What makes investors in India’s aviation sector look especially brave is there’s no way of telling when the skies will return to normal or even if they will return to normal. The experience of the last year has truly changed the way we live and work and that’s going to have a huge impact on the aviation industry. Analysts forecast international business travel will remain down by around 40 per cent till at least 2025-26.

Even then, corporate bean-counters may figure it’s better to keep Indian business travellers in their Zoom Rooms rather than expensively criss-crossing the globe. And all this will have a fundamental knock-on effect on airline finances, and ticket prices, as business travellers globally account for well over 50 per cent of airline profits. That’s not worrying Jalan, though, as he believes the Indian market will be driven by VFR, aka passengers who want to Visit Friends and Relatives. He also plans to tap into the cargo market.

India’s aviation industry is already looking very different from recent years. In 2019, IndiGo Airlines had cornered a massive 47 per cent of the Indian aviation market. Now, that’s up to almost 60 per cent in a reduced market. IndiGo’s had to make cuts but it’s the only airline with financial staying power. What’s more, IndiGo startled the market by continuing to take new aircraft deliveries from Airbus, though it’s important to note most of the 44 new plans will replace older planes and not increase carrying capacity.

Many other major changes are also looming. It looks like Air India will almost certainly go to the Tatas, which will then have stakes in Air Vistara and Air Asia and it’s not clear what conflicts-of-interest this may create. For other airlines, desperate times have called for desperate measures. SpiceJet, for instance, has made a big thrust into the cargo business and has turned several of its single-aisle planes into freighters. That’s ensured a daily cash flow even at the bleakest moments when there were no passenger flights.

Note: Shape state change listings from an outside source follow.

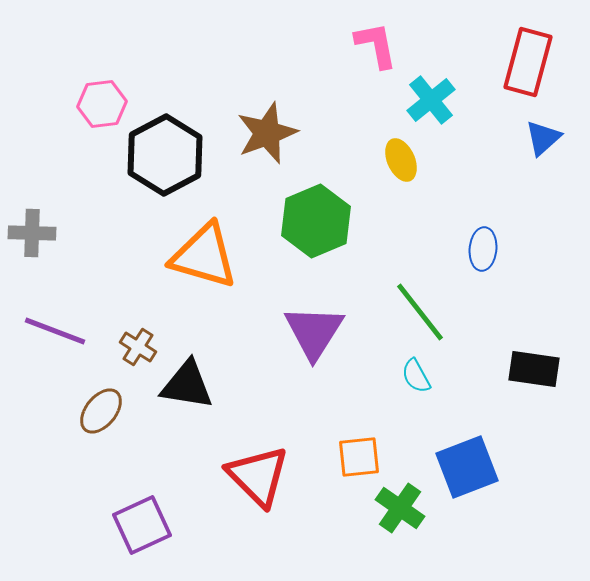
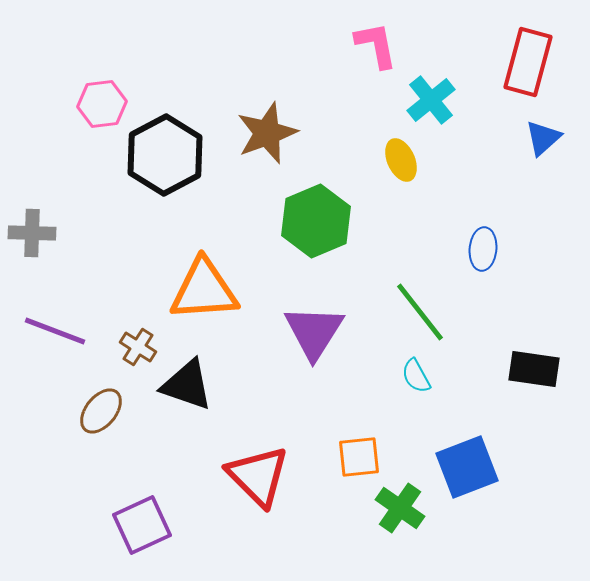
orange triangle: moved 34 px down; rotated 20 degrees counterclockwise
black triangle: rotated 10 degrees clockwise
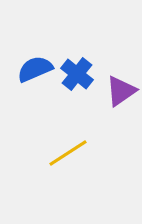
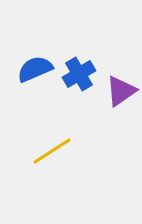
blue cross: moved 2 px right; rotated 20 degrees clockwise
yellow line: moved 16 px left, 2 px up
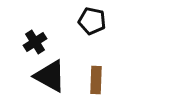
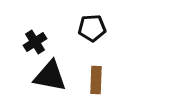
black pentagon: moved 7 px down; rotated 16 degrees counterclockwise
black triangle: rotated 18 degrees counterclockwise
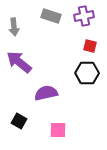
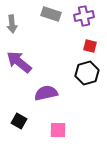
gray rectangle: moved 2 px up
gray arrow: moved 2 px left, 3 px up
black hexagon: rotated 15 degrees counterclockwise
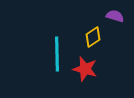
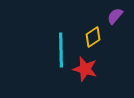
purple semicircle: rotated 66 degrees counterclockwise
cyan line: moved 4 px right, 4 px up
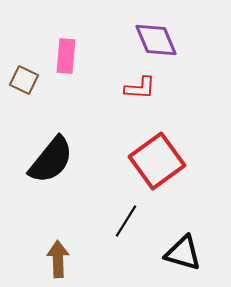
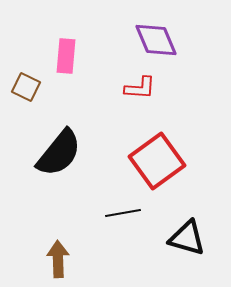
brown square: moved 2 px right, 7 px down
black semicircle: moved 8 px right, 7 px up
black line: moved 3 px left, 8 px up; rotated 48 degrees clockwise
black triangle: moved 4 px right, 15 px up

The go-go years were already over for India’s aviation industry even before Covid-19 changed the world as we knew it. Between 2014-18 growth soared 14-18 per cent annually. The result was that the industry’s size almost doubled in those four years. In 2018 alone, growth was 18.6 per cent year-on-year as 131 million passengers boarded domestic flights.

But there was a sharp levelling off in 2019 and growth slowed to 3.74 per cent or 144 million passengers. Partly the slowdown came because Jet had run into heavy headwinds. But the economy was also slowing and it was clear the aviation industry could no longer maintain such hectic expansion.

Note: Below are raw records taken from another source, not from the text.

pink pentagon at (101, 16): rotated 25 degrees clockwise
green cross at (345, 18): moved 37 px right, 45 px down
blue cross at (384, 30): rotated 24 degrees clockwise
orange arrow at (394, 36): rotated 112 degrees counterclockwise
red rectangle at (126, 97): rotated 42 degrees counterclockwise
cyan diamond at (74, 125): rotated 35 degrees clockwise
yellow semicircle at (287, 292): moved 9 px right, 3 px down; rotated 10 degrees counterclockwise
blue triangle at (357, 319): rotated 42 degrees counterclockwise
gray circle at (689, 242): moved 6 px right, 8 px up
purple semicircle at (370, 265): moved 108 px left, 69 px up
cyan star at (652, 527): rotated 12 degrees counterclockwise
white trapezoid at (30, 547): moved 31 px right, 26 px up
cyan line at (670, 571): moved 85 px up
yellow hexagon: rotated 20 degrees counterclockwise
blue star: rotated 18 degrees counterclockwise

The fall in passenger numbers has, inevitably, taken a toll on the airports which must pay a share of their gross revenues to the Airports Authority of India. In addition, they have fixed costs like maintaining runways, aprons, hangars and terminals. They’ve also had to reduce rents for retailers whose sales have dropped steeply. And now there are tussles with the airlines which are pushing for reduced landing charges given their financial straits.

If the forecasts for the aviation industry aren’t bad enough already, the biggest party-spoiler of all could already be hanging about on the horizon. Oil prices are climbing steadily and Gulf-producer states like Saudi Arabia have made it abundantly clear they won’t be making efforts to reduce them. Fuel prices account for 40-50 per cent of airline costs and price increases can be the biggest dampeners on both growth and profits. If oil prices rise, then it’s certain the industry’s comeback will take even longer than it otherwise might have.